## EXERCISE
Could you transcribe every record below exactly as written, leaving out any pictures?

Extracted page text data
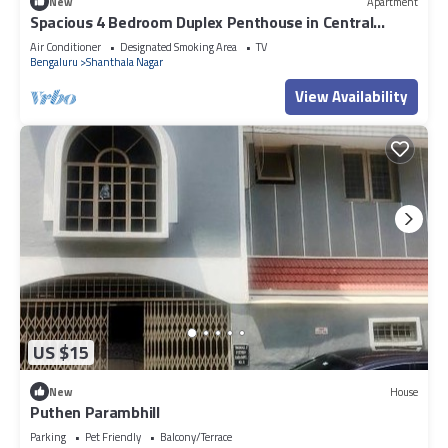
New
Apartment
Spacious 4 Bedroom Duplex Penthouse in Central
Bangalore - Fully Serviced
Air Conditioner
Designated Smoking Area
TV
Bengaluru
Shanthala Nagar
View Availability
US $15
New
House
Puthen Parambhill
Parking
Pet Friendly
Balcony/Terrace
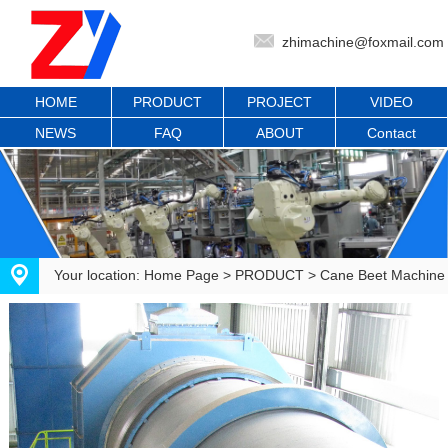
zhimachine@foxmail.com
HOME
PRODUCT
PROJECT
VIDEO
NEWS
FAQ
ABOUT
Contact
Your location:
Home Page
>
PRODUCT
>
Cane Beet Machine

## ANSWER BOX
New
Apartment
Spacious 4 Bedroom Duplex Penthouse in Central
Bangalore - Fully Serviced
Air Conditioner
Designated Smoking Area
TV
Bengaluru
Shanthala Nagar
View Availability
US $15
New
House
Puthen Parambhill
Parking
Pet Friendly
Balcony/Terrace
zhimachine@foxmail.com
HOME
PRODUCT
PROJECT
VIDEO
NEWS
FAQ
ABOUT
Contact
Your location:
Home Page
>
PRODUCT
>
Cane Beet Machine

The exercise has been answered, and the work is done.